XLMTM is caused by a mutation in the myotubularin (MTM1) gene. Genes provide instructions for creating proteins that play a critical role in many functions of the body. When a mutation of a gene occurs, the protein product may be faulty, inefficient, or absent. Depending upon the functions of the particular protein, this can affect many organ systems of the body.
XLMTM is inherited as an X-linked recessive trait. X-linked recessive genetic disorders are conditions caused by an abnormal gene on the X chromosome. Females have two X chromosomes but one of the X chromosomes is “turned off” and all of the genes on that chromosome are inactivated. This is a normal process known as random X-chromosome inactivation. Females who have a disease gene present on one of their X chromosomes are carriers for that disorder. Carrier females usually do not display symptoms of the disorder because the X chromosome with the abnormal gene that is “turned off” in approximately 50% of the cells of the body. A male has one X-chromosome and if he inherits an X chromosome that contains a disease gene, he will develop the disease. Males with X-linked disorders pass the disease gene to all of their daughters, who will be carriers if the other X chromosome from their mother is normal. A male cannot pass an X-linked gene to his sons because males always pass their Y chromosome instead of their X chromosome to male offspring. Female carriers of an X-linked disorder have a 25% chance with each pregnancy to have a carrier daughter like themselves, a 25% chance to have a non-carrier daughter, a 25% chance to have a son affected with the disease, and a 25% chance to have an unaffected son. In a minority of cases, a mutation in the MTM1 gene that causes the disorder occurs randomly for no apparent reason (de novo mutation). In these cases, the mother is not a carrier and the risk of recurrence of the mutation in a subsequent pregnancy is extremely low.
As a result of random X-chromosome inactivation, most females with a MTM1 mutation do not develop symptoms, although some females will exhibit mild symptoms such as mild weakness of certain muscles.

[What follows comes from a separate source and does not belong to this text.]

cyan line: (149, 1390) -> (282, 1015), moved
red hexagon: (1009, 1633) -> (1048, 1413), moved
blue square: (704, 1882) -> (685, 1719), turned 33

In extremely rare cases, females can develop a severe form of XLMTM similar to the one seen in males. This may be due to unfavorable random X-chromosome inactivation in which too many cells have an active disease gene.

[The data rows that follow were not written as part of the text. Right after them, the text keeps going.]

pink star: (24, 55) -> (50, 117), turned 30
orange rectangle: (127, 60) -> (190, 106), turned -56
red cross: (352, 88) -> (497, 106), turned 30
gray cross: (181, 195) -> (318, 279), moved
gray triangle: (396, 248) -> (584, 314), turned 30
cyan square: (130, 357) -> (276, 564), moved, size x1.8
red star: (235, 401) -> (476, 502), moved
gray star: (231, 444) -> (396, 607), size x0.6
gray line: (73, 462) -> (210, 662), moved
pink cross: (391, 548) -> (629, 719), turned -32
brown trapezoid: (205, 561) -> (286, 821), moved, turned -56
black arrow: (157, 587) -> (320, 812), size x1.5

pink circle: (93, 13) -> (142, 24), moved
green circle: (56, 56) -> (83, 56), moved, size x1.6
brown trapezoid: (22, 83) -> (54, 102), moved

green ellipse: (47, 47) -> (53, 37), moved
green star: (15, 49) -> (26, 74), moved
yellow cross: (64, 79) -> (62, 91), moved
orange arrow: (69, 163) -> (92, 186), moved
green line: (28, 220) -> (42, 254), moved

In a few cases recently reported in the medical literature, male children with XLMTM developed the disorder not because of a mutation, but because of a duplication involving the MTM1 gene. A duplication is a structural chromosomal abnormality in which a portion of the X chromosome appears three times in the cells of the body instead of twice. Researchers believe that some cases in which individuals have XLMTM but do not have a mutation of the MTM1 gene are caused by a duplication of the X chromosome involving the MTM1 gene.
Investigators have determined that the MTM1 gene is located on the long arm (q) of the X chromosome X (Xq28). Chromosomes, which are present in the nucleus of human cells, carry the genetic information for each individual. Human body cells normally have 46 chromosomes. Pairs of human chromosomes are numbered from 1 through 22 and the sex chromosomes are designated X and Y. Males have one X and one Y chromosome and females have two X chromosomes. Each chromosome has a short arm designated “p” and a long arm designated “q”. Chromosomes are further sub-divided into many bands that are numbered. For example, “chromosome Xq28″ refers to band 28 on the long arm of the X chromosome. The numbered bands specify the location of the thousands of genes that are present on each chromosome.

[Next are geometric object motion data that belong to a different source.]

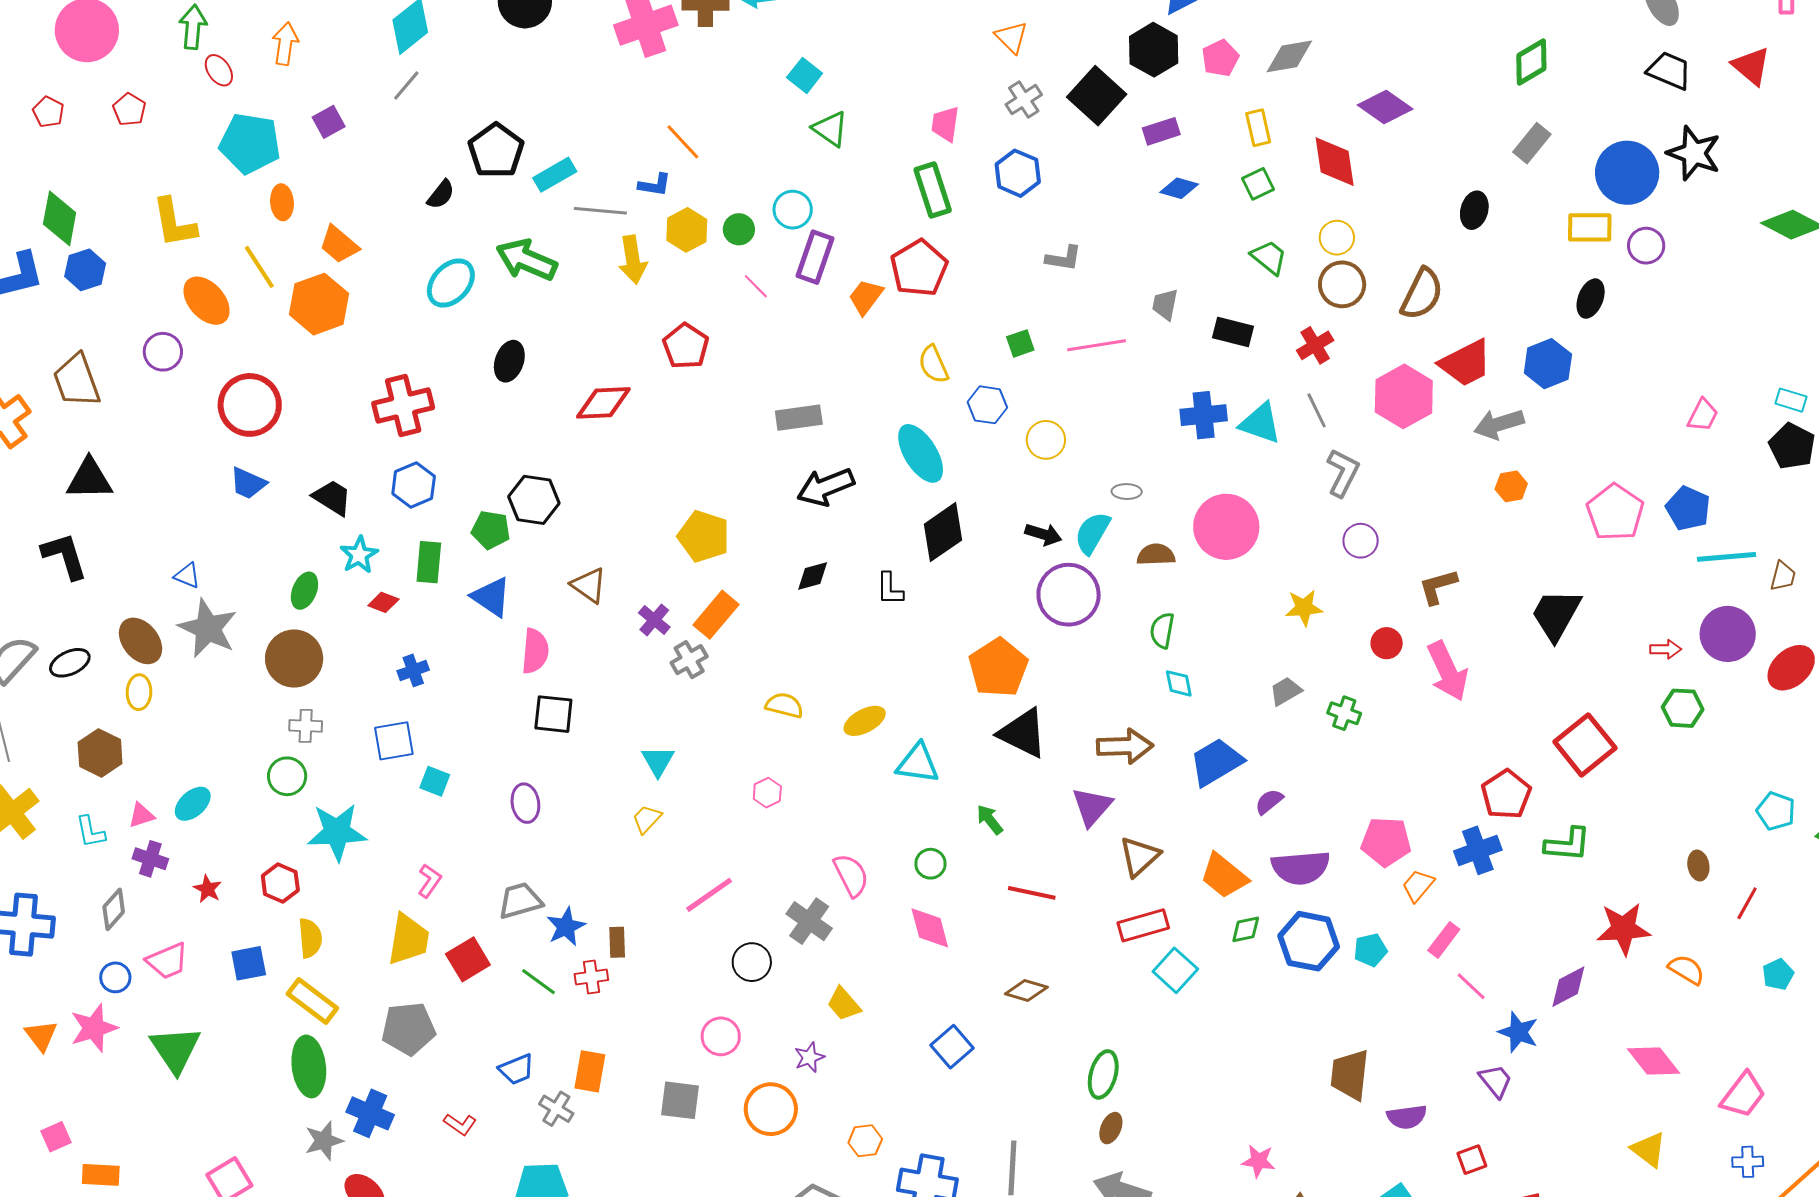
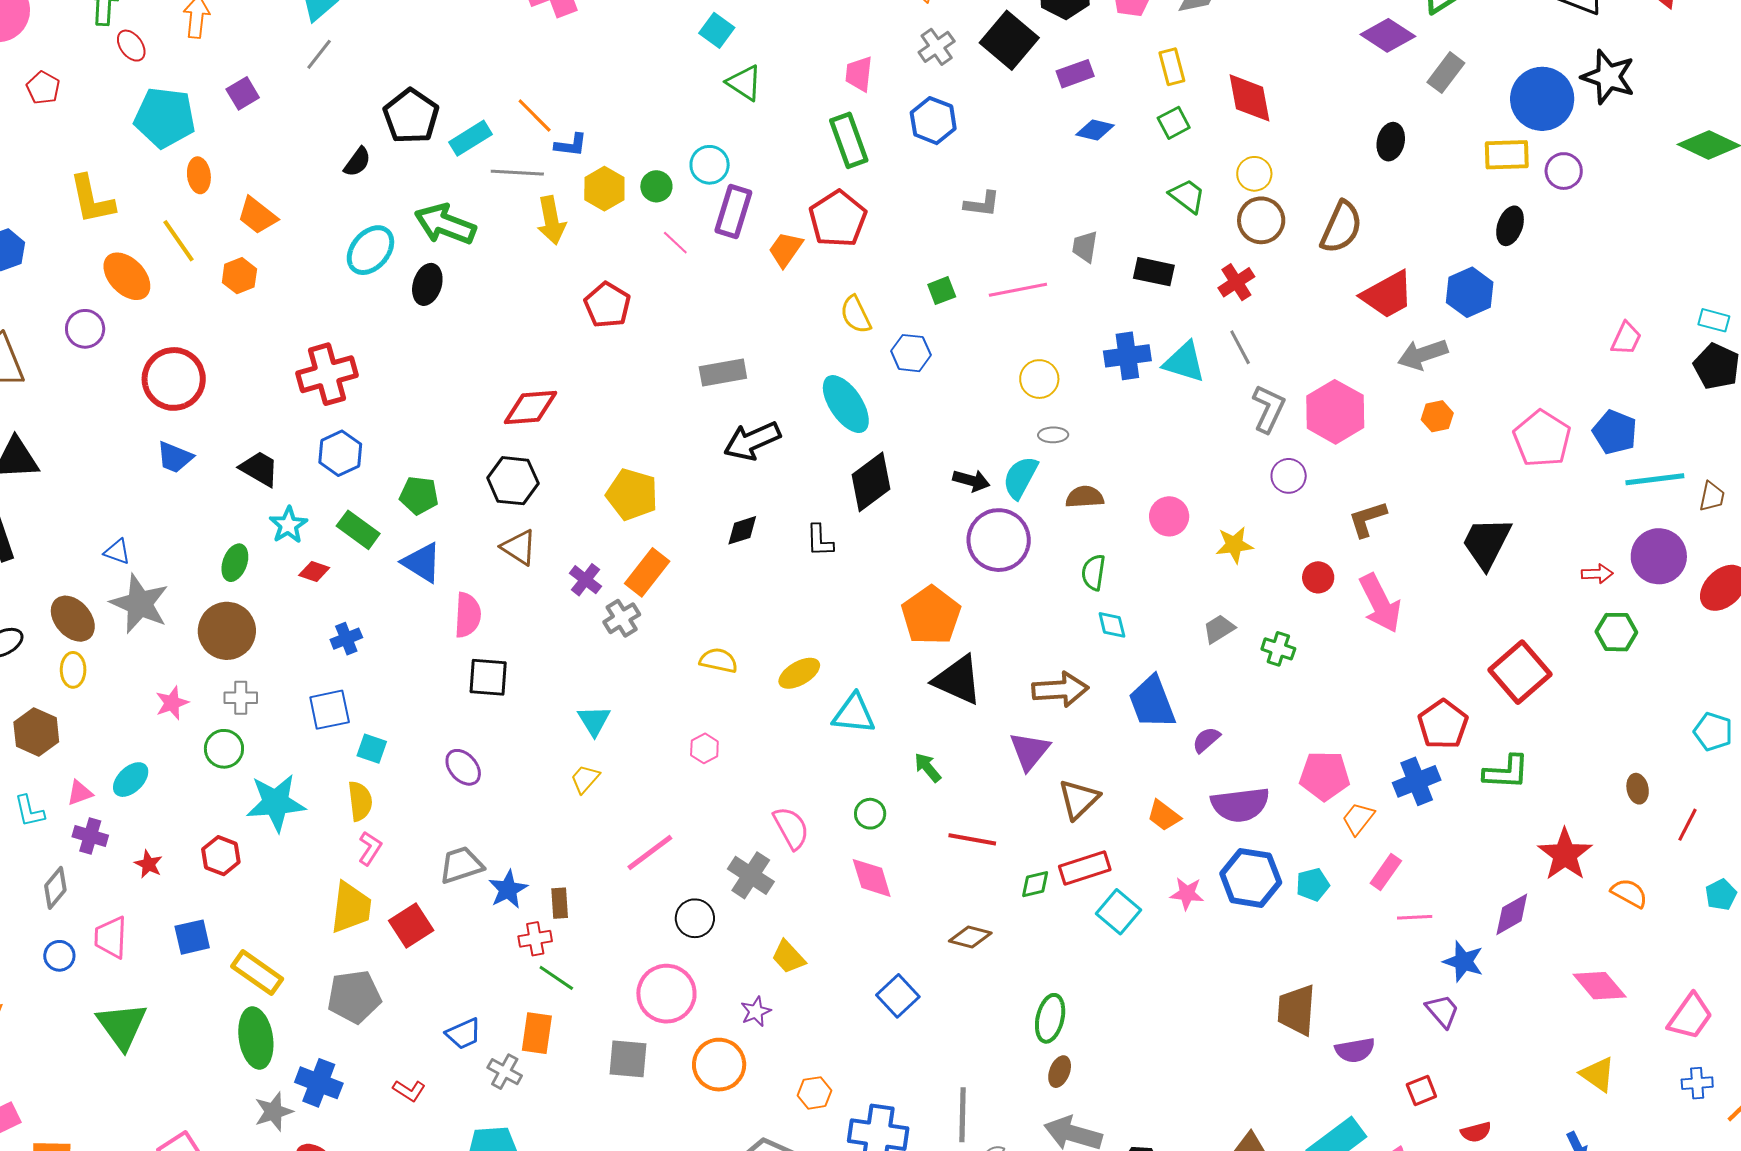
purple diamond: (1385, 107) -> (1388, 35), moved
orange line: (683, 142) -> (535, 115), moved
orange hexagon: (319, 304) -> (239, 276), size x0.6
black ellipse: (509, 361) -> (427, 284), moved
pink hexagon: (1404, 396) -> (1335, 412), moved
red diamond: (603, 403) -> (531, 407), moved
yellow circle: (1046, 440) -> (1039, 379), moved
black hexagon: (534, 500) -> (513, 481), moved
pink circle: (1226, 527) -> (1169, 516), moved, size x0.6
green rectangle: (429, 562) -> (358, 530), turned -57
blue trapezoid: (1216, 762) -> (1152, 702), turned -78
purple ellipse: (525, 803) -> (463, 767), turned -30
orange trapezoid: (1224, 876) -> (1164, 816), size x0.7
green diamond: (1246, 929) -> (1035, 884), moved
red star: (1624, 929) -> (1565, 854), turned -30
yellow semicircle: (310, 938) -> (360, 801), moved
pink trapezoid: (167, 961) -> (111, 937), turned 117
green line: (539, 982) -> (556, 978), moved
pink line: (1471, 986) -> (1415, 917), turned -44
pink star: (94, 1028) -> (172, 703), moved, size x0.7
pink circle: (721, 1036) -> (666, 994), size x1.5
pink star: (1258, 1161) -> (1187, 894), moved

The MTM1 gene creates (encodes) a protein known as myotubularin. This protein is believed to be critical for the proper development, maintenance, and function of muscle tissue. The exact, specific functions of this protein are not fully understood, though recent work has suggested in plays a role in maintaining aspects of muscle structure including the part of the muscle fiber responsible for excitation-contraction coupling, which is a normal process involved in skeletal muscle contraction. A mutation in the MTM1 gene leads to low levels of functional myotubularin.
XLMTM primarily affects males. Some carrier females may develop mild symptoms associated with the disorder. The exact incidence of the disorder is unknown, but one estimate places it at 1 in every 50,000 male births in the general population. It is the most common form of centronuclear myopathy.
XLMTM should be suspected in newborns with hypotonia and muscle weakness and older male children with weakness in the arms and legs and diminished muscle bulk. A diagnosis is based upon identification of additional characteristic symptoms (e.g. cryptorchidism, long fingers and toes, macrocephaly), a detailed family history, a thorough clinical evaluation, and a variety of specialized tests.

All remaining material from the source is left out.